## WHAT IS EXPECTED
Report each line of the material below where the word "Henlo" can be found.
--------------------------------------------------
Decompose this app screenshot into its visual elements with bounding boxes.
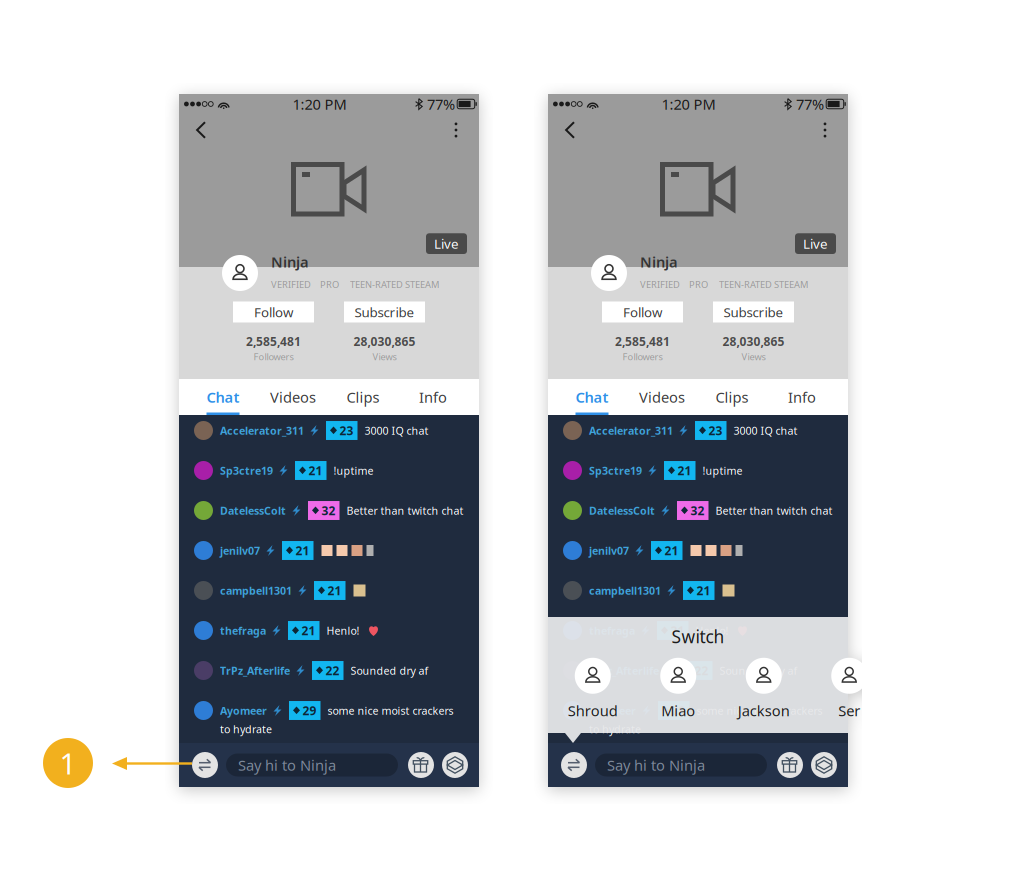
staticText: 28,030,865: [722, 334, 784, 349]
staticText: 32: [690, 502, 704, 518]
staticText: TrPz_Afterlife: [220, 663, 290, 678]
staticText: 77%: [796, 94, 824, 114]
button[interactable]: Switch channel: [192, 752, 218, 778]
staticText: Views: [372, 350, 396, 363]
button[interactable]: Clips: [697, 379, 767, 415]
button[interactable]: Info: [398, 379, 468, 415]
staticText: PRO: [320, 278, 339, 291]
staticText: Henlo!: [696, 623, 728, 638]
staticText: Say hi to Ninja: [238, 755, 336, 775]
button[interactable]: Jackson: [734, 657, 794, 721]
staticText: Sounded dry af: [350, 663, 428, 678]
staticText: 21: [302, 622, 316, 638]
staticText: Follow: [254, 303, 293, 321]
staticText: 21: [308, 462, 322, 478]
staticText: Sp3ctre19: [589, 463, 642, 478]
button[interactable]: Clips: [328, 379, 398, 415]
staticText: PRO: [689, 278, 708, 291]
staticText: 21: [678, 462, 692, 478]
button[interactable]: Back: [554, 114, 586, 146]
staticText: 3000 IQ chat: [734, 423, 798, 438]
staticText: 3000 IQ chat: [364, 423, 428, 438]
staticText: 21: [664, 542, 678, 558]
staticText: TEEN-RATED STEEAM: [719, 278, 808, 291]
button[interactable]: More options: [811, 114, 839, 146]
staticText: Chat: [206, 387, 240, 407]
staticText: Sounded dry af: [720, 663, 798, 678]
staticText: 2,585,481: [246, 334, 301, 349]
staticText: !uptime: [334, 463, 374, 478]
staticText: 28,030,865: [354, 334, 416, 349]
staticText: !uptime: [702, 463, 742, 478]
button[interactable]: Ser: [819, 657, 879, 721]
staticText: Say hi to Ninja: [607, 755, 705, 775]
button[interactable]: More options: [442, 114, 470, 146]
staticText: TrPz_Afterlife: [589, 663, 659, 678]
staticText: Info: [788, 387, 816, 407]
staticText: 22: [694, 662, 708, 678]
button[interactable]: Back: [185, 114, 217, 146]
button[interactable]: Extensions: [442, 752, 468, 778]
staticText: campbell1301: [589, 583, 661, 598]
staticText: jenilv07: [220, 543, 260, 558]
button[interactable]: Extensions: [811, 752, 837, 778]
staticText: Ninja: [271, 252, 309, 272]
staticText: VERIFIED: [640, 278, 680, 291]
button[interactable]: Shroud: [563, 657, 623, 721]
button[interactable]: Videos: [627, 379, 697, 415]
staticText: 21: [328, 582, 342, 598]
staticText: Follow: [623, 303, 662, 321]
staticText: Better than twitch chat: [346, 503, 464, 518]
staticText: Followers: [254, 350, 294, 363]
button[interactable]: Send gift: [777, 752, 803, 778]
staticText: some nice moist crackers: [696, 703, 822, 718]
button[interactable]: Follow: [233, 302, 314, 322]
button[interactable]: Send gift: [408, 752, 434, 778]
staticText: 2,585,481: [615, 334, 670, 349]
button[interactable]: Miao: [648, 657, 708, 721]
staticText: Subscribe: [354, 303, 414, 321]
staticText: Better than twitch chat: [716, 503, 832, 518]
staticText: jenilv07: [589, 543, 629, 558]
staticText: Videos: [639, 387, 685, 407]
staticText: Accelerator_311: [589, 423, 673, 438]
staticText: 1:20 PM: [293, 94, 347, 114]
button[interactable]: Subscribe: [344, 302, 425, 322]
staticText: Jackson: [738, 701, 790, 720]
button[interactable]: Say hi to Ninja: [226, 754, 398, 776]
button[interactable]: Chat: [557, 379, 627, 415]
staticText: Ayomeer: [589, 703, 636, 718]
button[interactable]: Switch channel: [561, 752, 587, 778]
button[interactable]: Follow: [602, 302, 683, 322]
staticText: 21: [670, 622, 684, 638]
staticText: Switch: [672, 625, 724, 648]
staticText: 22: [326, 662, 340, 678]
staticText: Sp3ctre19: [220, 463, 273, 478]
staticText: 23: [708, 422, 722, 438]
staticText: to hydrate: [220, 722, 272, 736]
button[interactable]: Chat: [188, 379, 258, 415]
staticText: Live: [803, 235, 828, 252]
staticText: Views: [742, 350, 766, 363]
staticText: DatelessColt: [589, 503, 655, 518]
staticText: Accelerator_311: [220, 423, 304, 438]
staticText: Shroud: [568, 701, 618, 720]
staticText: Chat: [576, 387, 608, 407]
staticText: Clips: [716, 387, 748, 407]
button[interactable]: Info: [767, 379, 837, 415]
staticText: Henlo!: [326, 623, 360, 638]
staticText: 77%: [427, 94, 455, 114]
staticText: some nice moist crackers: [328, 703, 454, 718]
staticText: Miao: [661, 701, 695, 720]
staticText: Videos: [270, 387, 316, 407]
button[interactable]: Videos: [258, 379, 328, 415]
staticText: Ayomeer: [220, 703, 267, 718]
staticText: 21: [296, 542, 310, 558]
button[interactable]: Say hi to Ninja: [595, 754, 767, 776]
staticText: 1:20 PM: [662, 94, 716, 114]
staticText: Ninja: [640, 252, 678, 272]
button[interactable]: Subscribe: [713, 302, 794, 322]
staticText: VERIFIED: [271, 278, 311, 291]
staticText: campbell1301: [220, 583, 292, 598]
staticText: thefraga: [589, 623, 635, 638]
--------------------------------------------------
## OUTPUT OF THE EXERCISE
staticText: Henlo!: [696, 623, 728, 638]
staticText: Henlo!: [326, 623, 360, 638]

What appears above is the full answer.